Des nombreux crimes impunis
"Contrairement aux idées reçues", "la médecine dans l'Allemagne nazie" n'était pas "une pseudo-science", avancent les auteurs. "Certaines des connaissances acquises" dans le cadre de recherches nazies "font encore aujourd’hui partie du canon médical", peut-on lire dans le rapport. "La compréhension actuelle des effets du tabac et de l'alcool sur le corps a été alimentée par des recherches menées à l'époque nazie", illustre-t-il. En outre, des médecins criminels ont acquis une certaine renommée après la Seconde Guerre mondiale, sans que le contexte de leurs recherches ne soient révélé.
C’est notamment le cas du doyen de la faculté de médecine de Vienne, Eduard Pernkopf. Son Atlas anatomique, commencé au début des années 1930, représente très probablement des victimes du régime nazi.
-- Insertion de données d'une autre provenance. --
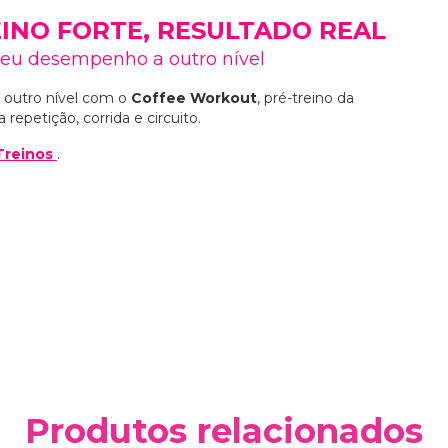
INO FORTE, RESULTADO REAL
 seu desempenho a outro nível
a outro nível com o
Coffee Workout
, pré-treino da
repetição, corrida e circuito.
Treinos
.
Produtos relacionados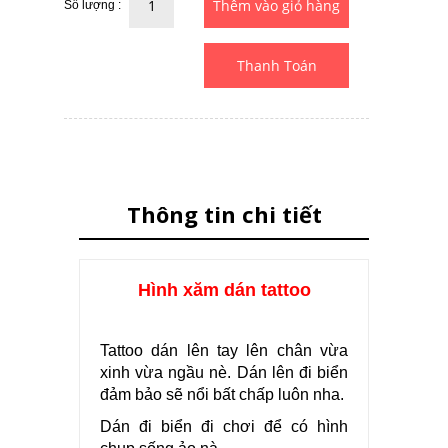
Số lượng :
Thanh Toán
Thông tin chi tiết
Hình xăm dán tattoo
Tattoo dán lên tay lên chân vừa
xinh vừa ngầu nè. Dán lên đi biển
đảm bảo sẽ nổi bất chấp luôn nha.
Dán đi biển đi chơi để có hình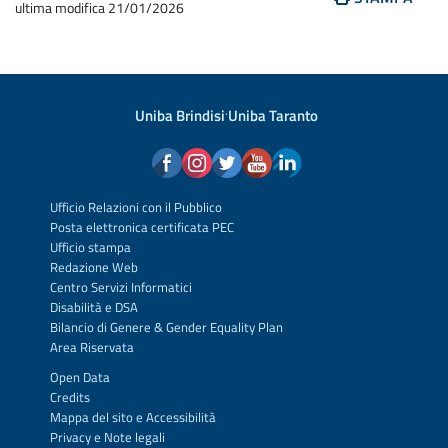
ultima modifica
21/01/2026
Uniba Brindisi
·
Uniba Taranto
Ufficio Relazioni con il Pubblico
Posta elettronica certificata PEC
Ufficio stampa
Redazione Web
Centro Servizi Informatici
Disabilità e DSA
Bilancio di Genere & Gender Equality Plan
Area Riservata
Open Data
Credits
Mappa del sito
e
Accessibilità
Privacy
e
Note legali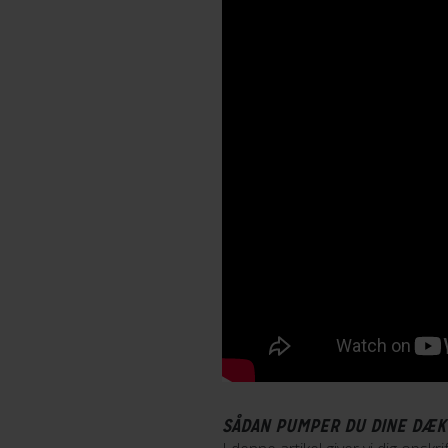
SÅDAN PUMPER DU DINE DÆK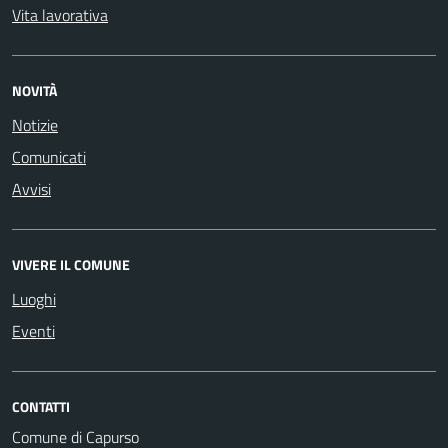
Vita lavorativa
NOVITÀ
Notizie
Comunicati
Avvisi
VIVERE IL COMUNE
Luoghi
Eventi
CONTATTI
Comune di Capurso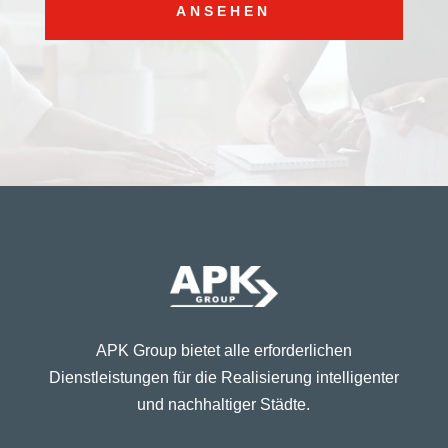
ANSEHEN
APK Group bietet alle erforderlichen
Dienstleistungen für die Realisierung intelligenter
und nachhaltiger Städte.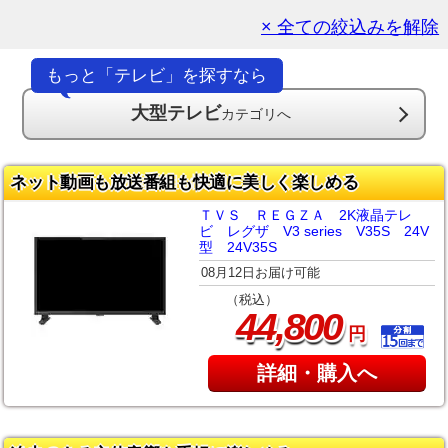
× 全ての絞込みを解除
もっと「テレビ」を探すなら
大型テレビ
カテゴリへ
ネット動画も放送番組も快適に美しく楽しめる
ＴＶＳ ＲＥＧＺＡ 2K液晶テレ
ビ レグザ V3 series V35S 24V
型 24V35S
08月12日お届け可能
（税込）
,
44
800
円
詳細・購入へ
Il a servi de référence même outre-Atlantique jusqu’à ce que des rumeurs sur ses liens avec le régime nazi et la nature de ses travaux n’aboutissent au retrait du marché par son éditeur à la fin des années 1990. Autre figure citée dans le document : la Dre Elisabeth Hecker, considérée comme "la fondatrice de la psychiatrie juvénile en Allemagne" pendant "des décennies". En 1979, elle a reçu la Croix du mérite alors qu’elle a été impliquée dans le meurtre organisé de nombreux enfants.
"Dans l’ensemble, le procès des médecins de Nuremberg avait une portée limitée et ne rendait pas compte de toute l’ampleur des atrocités médicales perpétrées à l’époque nazie, souligne l’étude du Lancet. L'accent a été mis sur quelques expériences humaines spécifiques, mais des actes tels que les stérilisations forcées ont été minimisés." Les auteurs relèvent que si de nombreuses expériences ont été laissées de côté, c’est "en partie parce que l’ampleur des atrocités n’était pas encore connue à l’époque". Outre le procès des médecins de Nuremberg, "il y a eu diverses autres procédures pénales", mais "de nombreux crimes médicaux – y compris la plupart des meurtres de patients – n’ont jamais fait l’objet d’une enquête". Il y a "peu de condamnations" et certains auteurs ont poursuivi leur carrière".
Devoir de mémoire
"Ce n’est qu’en comprenant et en réfléchissant sur l’histoire que nous pouvons pleinement comprendre le présent et façonner un avenir meilleur", estiment les auteurs, qui formulent un certain nombre de recommandations à la lumière de ces atrocités. "Chaque programme de formation destiné aux professionnels de la santé dans le monde devrait inclure un apprentissage de l’histoire de l’implication médicale dans le nazisme et l’Holocauste", écrivent-ils d’emblée, déplorant que les connaissances sur ces faits historiques soient limitées, "hormis peut-être une vague notion des expériences de Josef Mengele à Auschwitz".
Ils affirment également que ce devoir de mémoire doit permettre aux médecins d'apprendre à s'opposer à des directives posant des dilemmes éthiques, et à protéger les plus vulnérables.